When 15-year-old Maggie Fox is incriminated in a terrible event, no one believes her when she claims it was a ghost. When the family flee the scandal to spend the winter in upstate New York in a remote, freezing farmhouse, Maggie and her younger sister Kate turn their angry boredom into supernatural tricks. But when the house starts to make menacing sounds of its own, Maggie, Kate and Leah quickly find themselves in a wild whirlwind of spirits, sightings and séances.


Deliciously arresting and hauntingly atmospheric, Barter writes with such a hypnotic, commanding voice that it had me hanging on every word. Coupled with her ability to stir up an uneasy and eerie tension that you could cut with a knife, We Played With Fire is a heart-pounding, page-turning feat.

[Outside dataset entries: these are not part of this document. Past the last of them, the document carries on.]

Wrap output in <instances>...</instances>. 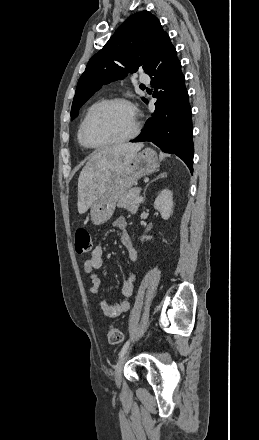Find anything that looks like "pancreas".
Masks as SVG:
<instances>
[{
  "label": "pancreas",
  "mask_w": 259,
  "mask_h": 440,
  "mask_svg": "<svg viewBox=\"0 0 259 440\" xmlns=\"http://www.w3.org/2000/svg\"><path fill=\"white\" fill-rule=\"evenodd\" d=\"M141 189L140 188H132L127 193H125L117 203L118 208H124L135 214L138 210L139 203H136V198L139 197Z\"/></svg>",
  "instance_id": "1"
}]
</instances>
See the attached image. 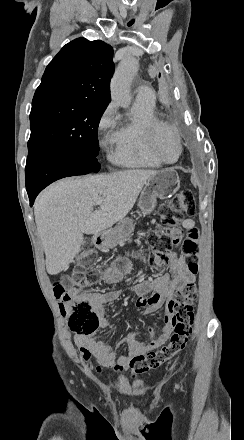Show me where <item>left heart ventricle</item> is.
Masks as SVG:
<instances>
[{
  "label": "left heart ventricle",
  "instance_id": "left-heart-ventricle-1",
  "mask_svg": "<svg viewBox=\"0 0 244 440\" xmlns=\"http://www.w3.org/2000/svg\"><path fill=\"white\" fill-rule=\"evenodd\" d=\"M159 145L157 146L160 154L167 160H172L176 156L177 139L171 132H164L159 135Z\"/></svg>",
  "mask_w": 244,
  "mask_h": 440
}]
</instances>
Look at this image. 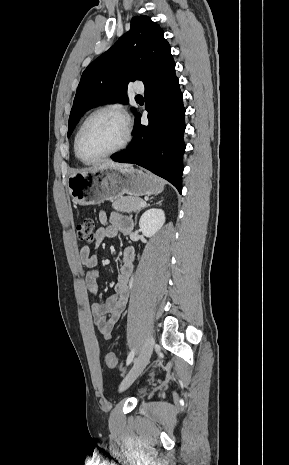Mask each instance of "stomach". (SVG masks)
Here are the masks:
<instances>
[{
	"label": "stomach",
	"mask_w": 289,
	"mask_h": 465,
	"mask_svg": "<svg viewBox=\"0 0 289 465\" xmlns=\"http://www.w3.org/2000/svg\"><path fill=\"white\" fill-rule=\"evenodd\" d=\"M67 187L76 204L88 206L113 201L124 194L135 197L159 194L164 184L158 177L133 167H107L72 174Z\"/></svg>",
	"instance_id": "stomach-1"
}]
</instances>
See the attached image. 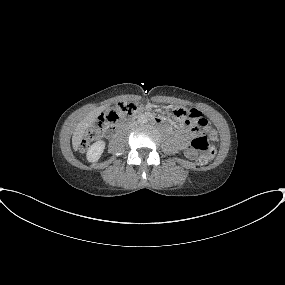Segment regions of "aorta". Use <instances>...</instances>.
Returning <instances> with one entry per match:
<instances>
[{
    "label": "aorta",
    "mask_w": 285,
    "mask_h": 285,
    "mask_svg": "<svg viewBox=\"0 0 285 285\" xmlns=\"http://www.w3.org/2000/svg\"><path fill=\"white\" fill-rule=\"evenodd\" d=\"M148 122V118H147V116L146 115H140L139 117H138V123H140V124H146Z\"/></svg>",
    "instance_id": "762f6f07"
}]
</instances>
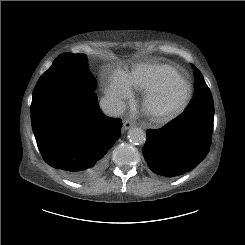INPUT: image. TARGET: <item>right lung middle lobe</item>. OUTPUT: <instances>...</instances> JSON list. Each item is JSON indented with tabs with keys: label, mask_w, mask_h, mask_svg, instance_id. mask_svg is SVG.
<instances>
[{
	"label": "right lung middle lobe",
	"mask_w": 245,
	"mask_h": 245,
	"mask_svg": "<svg viewBox=\"0 0 245 245\" xmlns=\"http://www.w3.org/2000/svg\"><path fill=\"white\" fill-rule=\"evenodd\" d=\"M96 85V79L88 69L86 56L64 53L54 60L52 66L38 80L31 106L68 92L92 91Z\"/></svg>",
	"instance_id": "dd1d6c3e"
}]
</instances>
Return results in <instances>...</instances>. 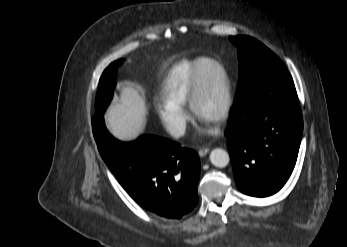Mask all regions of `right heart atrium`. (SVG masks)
Returning <instances> with one entry per match:
<instances>
[{"mask_svg": "<svg viewBox=\"0 0 347 247\" xmlns=\"http://www.w3.org/2000/svg\"><path fill=\"white\" fill-rule=\"evenodd\" d=\"M156 112L160 121L172 136L178 138L185 134L189 114L184 106L162 100L156 104Z\"/></svg>", "mask_w": 347, "mask_h": 247, "instance_id": "obj_1", "label": "right heart atrium"}]
</instances>
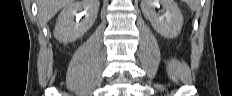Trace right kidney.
I'll return each mask as SVG.
<instances>
[{
	"label": "right kidney",
	"mask_w": 232,
	"mask_h": 96,
	"mask_svg": "<svg viewBox=\"0 0 232 96\" xmlns=\"http://www.w3.org/2000/svg\"><path fill=\"white\" fill-rule=\"evenodd\" d=\"M98 10L99 0H72L58 16L54 37L62 43L79 39L94 24ZM83 15L85 18L79 22ZM74 16H76V22Z\"/></svg>",
	"instance_id": "ca27d5eb"
}]
</instances>
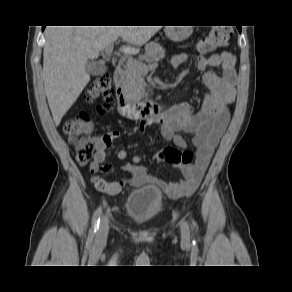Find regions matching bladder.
Segmentation results:
<instances>
[{
    "label": "bladder",
    "instance_id": "bladder-1",
    "mask_svg": "<svg viewBox=\"0 0 292 292\" xmlns=\"http://www.w3.org/2000/svg\"><path fill=\"white\" fill-rule=\"evenodd\" d=\"M161 209V192L153 186H142L131 192L124 207L125 214L139 225L154 219Z\"/></svg>",
    "mask_w": 292,
    "mask_h": 292
}]
</instances>
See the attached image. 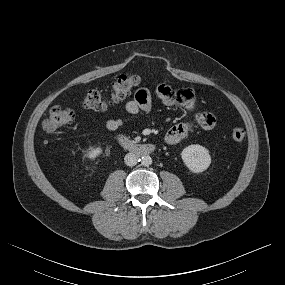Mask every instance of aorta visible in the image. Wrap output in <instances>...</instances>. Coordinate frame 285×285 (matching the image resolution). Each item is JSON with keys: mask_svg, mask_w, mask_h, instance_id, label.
Returning <instances> with one entry per match:
<instances>
[{"mask_svg": "<svg viewBox=\"0 0 285 285\" xmlns=\"http://www.w3.org/2000/svg\"><path fill=\"white\" fill-rule=\"evenodd\" d=\"M140 161L143 166H149L152 164V158L149 155L142 156Z\"/></svg>", "mask_w": 285, "mask_h": 285, "instance_id": "obj_1", "label": "aorta"}]
</instances>
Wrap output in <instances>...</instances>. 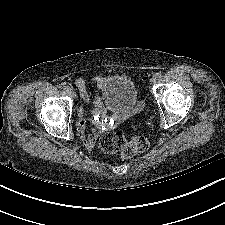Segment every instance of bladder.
Masks as SVG:
<instances>
[{
	"label": "bladder",
	"mask_w": 225,
	"mask_h": 225,
	"mask_svg": "<svg viewBox=\"0 0 225 225\" xmlns=\"http://www.w3.org/2000/svg\"><path fill=\"white\" fill-rule=\"evenodd\" d=\"M100 98L110 110L126 114H135L140 110L139 95L135 84L121 76L112 77L102 86Z\"/></svg>",
	"instance_id": "1"
}]
</instances>
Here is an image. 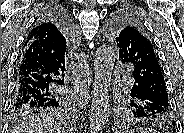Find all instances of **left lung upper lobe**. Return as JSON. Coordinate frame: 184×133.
<instances>
[{
	"mask_svg": "<svg viewBox=\"0 0 184 133\" xmlns=\"http://www.w3.org/2000/svg\"><path fill=\"white\" fill-rule=\"evenodd\" d=\"M107 32L117 43L119 60L122 63H132L134 65L137 58H139V60L144 59L147 65L152 64L162 71L153 42L136 16L130 13L118 14L109 22ZM131 93V90L125 93V99L121 103V107L126 113L133 116Z\"/></svg>",
	"mask_w": 184,
	"mask_h": 133,
	"instance_id": "1",
	"label": "left lung upper lobe"
}]
</instances>
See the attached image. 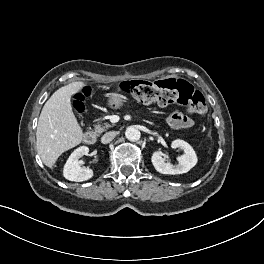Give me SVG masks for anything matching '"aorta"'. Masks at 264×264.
<instances>
[{"mask_svg":"<svg viewBox=\"0 0 264 264\" xmlns=\"http://www.w3.org/2000/svg\"><path fill=\"white\" fill-rule=\"evenodd\" d=\"M125 136L129 141H137L140 139V132L134 127H128Z\"/></svg>","mask_w":264,"mask_h":264,"instance_id":"obj_1","label":"aorta"}]
</instances>
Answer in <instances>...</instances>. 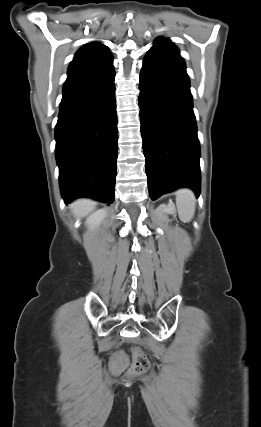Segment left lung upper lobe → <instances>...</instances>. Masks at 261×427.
Masks as SVG:
<instances>
[{
  "mask_svg": "<svg viewBox=\"0 0 261 427\" xmlns=\"http://www.w3.org/2000/svg\"><path fill=\"white\" fill-rule=\"evenodd\" d=\"M152 48H158L174 55L180 56L178 48L173 44V42H171L167 38H157Z\"/></svg>",
  "mask_w": 261,
  "mask_h": 427,
  "instance_id": "1",
  "label": "left lung upper lobe"
}]
</instances>
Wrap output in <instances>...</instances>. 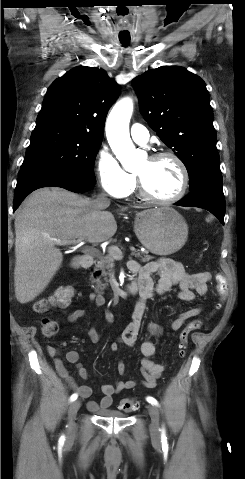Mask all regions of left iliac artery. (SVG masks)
Here are the masks:
<instances>
[{
	"mask_svg": "<svg viewBox=\"0 0 245 479\" xmlns=\"http://www.w3.org/2000/svg\"><path fill=\"white\" fill-rule=\"evenodd\" d=\"M146 400L151 403L152 405H155V406H158V402L155 398L153 397H147ZM162 434H161V437H162V440L165 441L167 438H166V434H165V429L162 428Z\"/></svg>",
	"mask_w": 245,
	"mask_h": 479,
	"instance_id": "44dca946",
	"label": "left iliac artery"
}]
</instances>
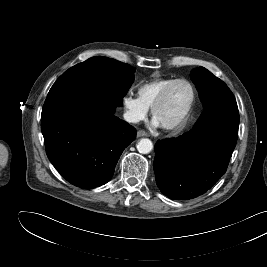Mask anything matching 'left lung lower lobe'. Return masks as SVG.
<instances>
[{"label": "left lung lower lobe", "instance_id": "0a47b994", "mask_svg": "<svg viewBox=\"0 0 267 267\" xmlns=\"http://www.w3.org/2000/svg\"><path fill=\"white\" fill-rule=\"evenodd\" d=\"M238 127L232 113L220 114L195 123L177 138L157 141L153 167L161 192L187 200L209 190L226 172Z\"/></svg>", "mask_w": 267, "mask_h": 267}]
</instances>
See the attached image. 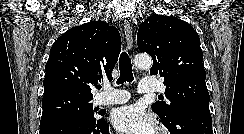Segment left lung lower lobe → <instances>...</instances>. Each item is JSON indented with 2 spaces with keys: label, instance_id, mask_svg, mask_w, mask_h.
I'll return each mask as SVG.
<instances>
[{
  "label": "left lung lower lobe",
  "instance_id": "left-lung-lower-lobe-1",
  "mask_svg": "<svg viewBox=\"0 0 244 134\" xmlns=\"http://www.w3.org/2000/svg\"><path fill=\"white\" fill-rule=\"evenodd\" d=\"M171 134H212L210 113L184 108L177 110L169 120H162Z\"/></svg>",
  "mask_w": 244,
  "mask_h": 134
}]
</instances>
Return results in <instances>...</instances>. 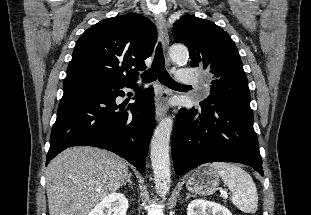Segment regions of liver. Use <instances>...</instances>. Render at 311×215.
Masks as SVG:
<instances>
[{"label":"liver","mask_w":311,"mask_h":215,"mask_svg":"<svg viewBox=\"0 0 311 215\" xmlns=\"http://www.w3.org/2000/svg\"><path fill=\"white\" fill-rule=\"evenodd\" d=\"M129 175L117 155L93 147H71L56 156L46 173L50 215H87Z\"/></svg>","instance_id":"liver-1"}]
</instances>
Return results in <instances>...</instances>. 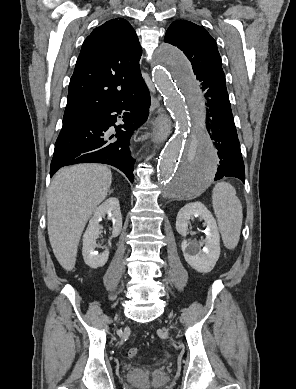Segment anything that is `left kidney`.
<instances>
[{"label":"left kidney","instance_id":"obj_1","mask_svg":"<svg viewBox=\"0 0 296 389\" xmlns=\"http://www.w3.org/2000/svg\"><path fill=\"white\" fill-rule=\"evenodd\" d=\"M194 218L203 219L207 226L206 238L199 243H190L185 240L190 219ZM176 230L184 237L181 249L186 262L197 272H210L220 256V236L211 212L201 202L185 205L177 214ZM202 246L204 247L201 249Z\"/></svg>","mask_w":296,"mask_h":389}]
</instances>
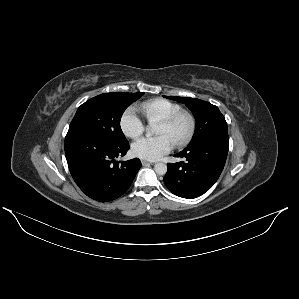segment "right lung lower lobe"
<instances>
[{
    "instance_id": "1",
    "label": "right lung lower lobe",
    "mask_w": 299,
    "mask_h": 299,
    "mask_svg": "<svg viewBox=\"0 0 299 299\" xmlns=\"http://www.w3.org/2000/svg\"><path fill=\"white\" fill-rule=\"evenodd\" d=\"M128 149V142L116 144L96 134L65 138V155L74 181L88 197L100 202L112 201L124 194L140 169L138 158L116 161Z\"/></svg>"
}]
</instances>
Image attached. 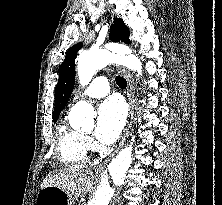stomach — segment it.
<instances>
[{
  "label": "stomach",
  "instance_id": "1",
  "mask_svg": "<svg viewBox=\"0 0 222 205\" xmlns=\"http://www.w3.org/2000/svg\"><path fill=\"white\" fill-rule=\"evenodd\" d=\"M73 199L56 186H45L36 197V205H72Z\"/></svg>",
  "mask_w": 222,
  "mask_h": 205
}]
</instances>
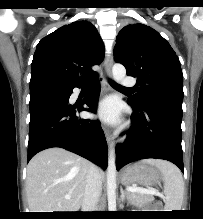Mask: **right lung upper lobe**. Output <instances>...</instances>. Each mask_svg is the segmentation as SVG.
Returning <instances> with one entry per match:
<instances>
[{"instance_id": "obj_1", "label": "right lung upper lobe", "mask_w": 203, "mask_h": 219, "mask_svg": "<svg viewBox=\"0 0 203 219\" xmlns=\"http://www.w3.org/2000/svg\"><path fill=\"white\" fill-rule=\"evenodd\" d=\"M103 59L104 45L96 28L90 22L76 21L40 40L31 64L30 82L82 83L94 74L91 67Z\"/></svg>"}]
</instances>
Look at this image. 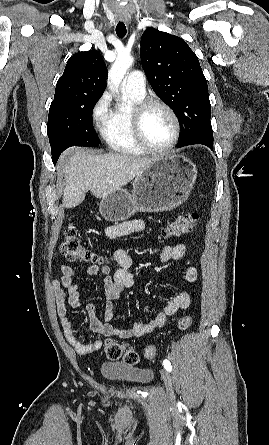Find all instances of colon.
<instances>
[{"instance_id": "colon-1", "label": "colon", "mask_w": 269, "mask_h": 445, "mask_svg": "<svg viewBox=\"0 0 269 445\" xmlns=\"http://www.w3.org/2000/svg\"><path fill=\"white\" fill-rule=\"evenodd\" d=\"M198 220L199 215L197 213L180 215L162 228L161 236L164 239H174L189 233L196 227ZM60 251L69 262L103 263L102 257L83 245L77 230L72 225H69L64 231ZM191 325L192 317L189 314L181 316L178 320V328L182 331L189 329ZM104 351L108 359L118 360L123 358L124 362L130 366L136 365L139 361V355L135 350L127 348L111 338L105 340ZM144 355L147 359H153L157 355V349L154 346H148Z\"/></svg>"}]
</instances>
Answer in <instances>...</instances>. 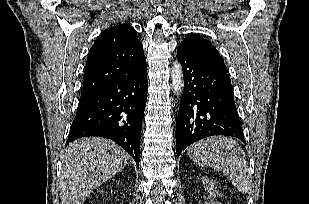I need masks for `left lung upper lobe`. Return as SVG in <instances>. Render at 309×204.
<instances>
[{"label": "left lung upper lobe", "mask_w": 309, "mask_h": 204, "mask_svg": "<svg viewBox=\"0 0 309 204\" xmlns=\"http://www.w3.org/2000/svg\"><path fill=\"white\" fill-rule=\"evenodd\" d=\"M178 49L191 53L192 56L227 71L216 48L206 39L195 33H189Z\"/></svg>", "instance_id": "5c2ea615"}]
</instances>
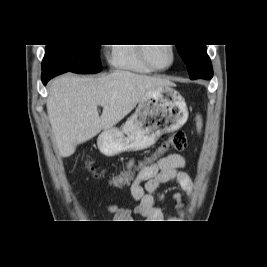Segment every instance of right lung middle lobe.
<instances>
[{
  "label": "right lung middle lobe",
  "instance_id": "1",
  "mask_svg": "<svg viewBox=\"0 0 267 267\" xmlns=\"http://www.w3.org/2000/svg\"><path fill=\"white\" fill-rule=\"evenodd\" d=\"M99 45H46L42 70L55 68L80 74L102 70Z\"/></svg>",
  "mask_w": 267,
  "mask_h": 267
}]
</instances>
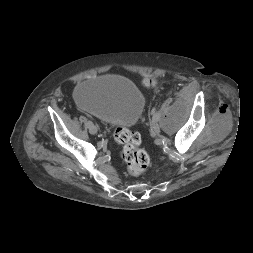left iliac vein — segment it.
<instances>
[{
  "label": "left iliac vein",
  "instance_id": "4c4485c4",
  "mask_svg": "<svg viewBox=\"0 0 253 253\" xmlns=\"http://www.w3.org/2000/svg\"><path fill=\"white\" fill-rule=\"evenodd\" d=\"M160 131H161L160 126L158 124H154L152 134L153 135L158 134V133H160Z\"/></svg>",
  "mask_w": 253,
  "mask_h": 253
}]
</instances>
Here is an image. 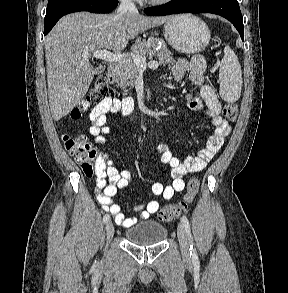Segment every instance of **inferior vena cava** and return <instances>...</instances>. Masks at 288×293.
Here are the masks:
<instances>
[{
	"instance_id": "602c4592",
	"label": "inferior vena cava",
	"mask_w": 288,
	"mask_h": 293,
	"mask_svg": "<svg viewBox=\"0 0 288 293\" xmlns=\"http://www.w3.org/2000/svg\"><path fill=\"white\" fill-rule=\"evenodd\" d=\"M127 12L138 13V10L132 0H121L117 13L122 14Z\"/></svg>"
}]
</instances>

And seamlessly weaved into this stirring spiritualist plot of toe cracks and theatricals is a historical landscape peppered with engaging conversations surrounding radical politics, religion, women's rights, abolition, and other progressive social movements and activism. With a background in American Cultural Studies, Barter writes with an unquestionable knowledge of the period and its events and it's this validity that makes We Played With Fire so much more than just a ghost story. Notable figures like the radical Quakers, Amy and Isaac Post, and the antislavery campaigner Frederick Douglass make an appearance and touch on the worldly topics of the Underground Railroad, the Suffrage Movement and the 1848 Rochester women's rights convention. And all of this is rooted in an undeniable feminist heart that silently screams empowerment and rebellion against oppression and authority.


The Fox Sisters

Fraudsters or not, I honestly take my hat off to the Fox Sisters. In a society that gave women little to no voice, the sisters bravely shunned the world into silence and from it they paved a way for a new movement that rivalled the pre-existing, conformist notions. Whether it was intentional or not, they saw a power and potential behind their raps and toes cracks and made an impressive livelihood out of it. And all while they were teenagers - the youngest sister, Kate Fox, was just eleven years old when the first 'ghostly' encounter took place!


We Played With Fire is a thought-provoking, richly layered novel, saturated with the whispered undertones of the great literary classics, The Haunting of Hill House by Shirley Jackson and Arthur Miller's The Crucible. It's fierce, it's feminist, and it's perfect for fans of Frances Hardinge and Deirdre Sullivan.


YA book clubs, I dare you not to read this!